ACTIVITY — Take the data from its first line. Print each line exactly until the line containing "before he was" has been printed too.

══ RECORDS PROVIDED ══

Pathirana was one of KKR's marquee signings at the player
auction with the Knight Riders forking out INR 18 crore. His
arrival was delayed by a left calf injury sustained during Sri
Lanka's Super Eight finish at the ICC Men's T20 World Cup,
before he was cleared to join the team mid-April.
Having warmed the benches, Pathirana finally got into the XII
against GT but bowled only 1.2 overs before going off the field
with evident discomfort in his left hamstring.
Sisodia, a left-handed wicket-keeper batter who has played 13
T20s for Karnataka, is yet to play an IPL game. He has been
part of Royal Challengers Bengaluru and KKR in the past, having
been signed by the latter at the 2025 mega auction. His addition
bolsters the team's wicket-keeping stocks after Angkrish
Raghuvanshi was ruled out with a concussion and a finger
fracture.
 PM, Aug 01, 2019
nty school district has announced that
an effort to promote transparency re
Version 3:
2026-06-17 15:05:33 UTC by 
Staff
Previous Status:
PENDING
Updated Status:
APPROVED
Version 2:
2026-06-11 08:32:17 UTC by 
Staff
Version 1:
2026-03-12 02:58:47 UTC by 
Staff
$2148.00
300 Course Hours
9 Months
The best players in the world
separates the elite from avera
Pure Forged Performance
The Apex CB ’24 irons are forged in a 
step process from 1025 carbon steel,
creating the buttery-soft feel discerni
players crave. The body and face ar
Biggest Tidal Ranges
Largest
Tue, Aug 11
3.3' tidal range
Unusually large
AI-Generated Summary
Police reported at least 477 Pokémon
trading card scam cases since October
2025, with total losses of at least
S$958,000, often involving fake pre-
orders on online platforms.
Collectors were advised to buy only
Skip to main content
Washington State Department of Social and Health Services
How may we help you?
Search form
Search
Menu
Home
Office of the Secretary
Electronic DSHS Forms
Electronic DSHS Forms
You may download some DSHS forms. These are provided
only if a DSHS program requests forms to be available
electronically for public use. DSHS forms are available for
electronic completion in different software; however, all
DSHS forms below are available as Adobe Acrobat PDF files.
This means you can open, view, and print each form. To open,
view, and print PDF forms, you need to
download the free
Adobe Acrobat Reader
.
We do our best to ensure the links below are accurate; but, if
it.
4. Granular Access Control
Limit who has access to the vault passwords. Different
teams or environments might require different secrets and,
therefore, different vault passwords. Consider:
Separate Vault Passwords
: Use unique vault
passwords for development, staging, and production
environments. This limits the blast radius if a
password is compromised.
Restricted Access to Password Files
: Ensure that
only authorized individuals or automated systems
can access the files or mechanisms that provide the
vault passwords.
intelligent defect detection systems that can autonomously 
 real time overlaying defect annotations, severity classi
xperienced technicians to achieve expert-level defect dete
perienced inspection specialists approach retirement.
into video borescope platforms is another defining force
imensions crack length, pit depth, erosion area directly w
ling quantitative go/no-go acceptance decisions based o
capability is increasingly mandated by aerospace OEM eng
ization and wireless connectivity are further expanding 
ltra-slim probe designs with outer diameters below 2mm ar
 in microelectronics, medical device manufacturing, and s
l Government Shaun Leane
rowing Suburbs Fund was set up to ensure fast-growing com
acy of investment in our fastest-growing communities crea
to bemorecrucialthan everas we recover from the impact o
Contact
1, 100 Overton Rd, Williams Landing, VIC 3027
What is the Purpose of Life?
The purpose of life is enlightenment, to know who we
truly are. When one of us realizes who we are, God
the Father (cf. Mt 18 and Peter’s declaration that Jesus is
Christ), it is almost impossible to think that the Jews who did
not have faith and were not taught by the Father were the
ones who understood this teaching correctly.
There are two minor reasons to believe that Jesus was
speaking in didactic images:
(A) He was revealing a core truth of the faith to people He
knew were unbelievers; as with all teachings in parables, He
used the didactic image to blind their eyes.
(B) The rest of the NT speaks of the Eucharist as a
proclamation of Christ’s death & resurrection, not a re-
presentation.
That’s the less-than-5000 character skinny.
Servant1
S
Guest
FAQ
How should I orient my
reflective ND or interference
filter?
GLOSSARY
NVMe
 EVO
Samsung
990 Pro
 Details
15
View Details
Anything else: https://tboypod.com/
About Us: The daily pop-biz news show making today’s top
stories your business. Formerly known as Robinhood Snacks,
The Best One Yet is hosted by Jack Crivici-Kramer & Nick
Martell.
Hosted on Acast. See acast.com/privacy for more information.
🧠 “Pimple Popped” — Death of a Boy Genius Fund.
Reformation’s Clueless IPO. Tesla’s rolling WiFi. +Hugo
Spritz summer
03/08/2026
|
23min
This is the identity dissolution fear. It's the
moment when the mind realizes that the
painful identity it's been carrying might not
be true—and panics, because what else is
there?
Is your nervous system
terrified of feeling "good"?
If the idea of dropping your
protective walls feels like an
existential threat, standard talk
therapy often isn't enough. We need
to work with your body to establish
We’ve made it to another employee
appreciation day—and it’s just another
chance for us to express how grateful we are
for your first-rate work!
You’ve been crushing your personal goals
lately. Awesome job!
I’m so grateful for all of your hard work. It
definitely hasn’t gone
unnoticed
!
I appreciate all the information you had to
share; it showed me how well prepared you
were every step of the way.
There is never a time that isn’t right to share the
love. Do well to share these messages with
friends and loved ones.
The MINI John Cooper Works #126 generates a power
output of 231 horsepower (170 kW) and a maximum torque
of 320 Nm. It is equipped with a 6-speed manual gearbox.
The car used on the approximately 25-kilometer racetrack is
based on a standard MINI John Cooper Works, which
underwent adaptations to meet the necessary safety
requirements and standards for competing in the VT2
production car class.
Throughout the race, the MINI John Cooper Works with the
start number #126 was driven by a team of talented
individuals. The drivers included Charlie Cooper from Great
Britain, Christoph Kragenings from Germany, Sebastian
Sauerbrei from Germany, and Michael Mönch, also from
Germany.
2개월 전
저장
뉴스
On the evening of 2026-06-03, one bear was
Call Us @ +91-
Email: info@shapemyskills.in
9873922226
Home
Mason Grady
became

═══

ANSWER TO THIS PROBLEM —
Pathirana was one of KKR's marquee signings at the player
auction with the Knight Riders forking out INR 18 crore. His
arrival was delayed by a left calf injury sustained during Sri
Lanka's Super Eight finish at the ICC Men's T20 World Cup,
before he was cleared to join the team mid-April.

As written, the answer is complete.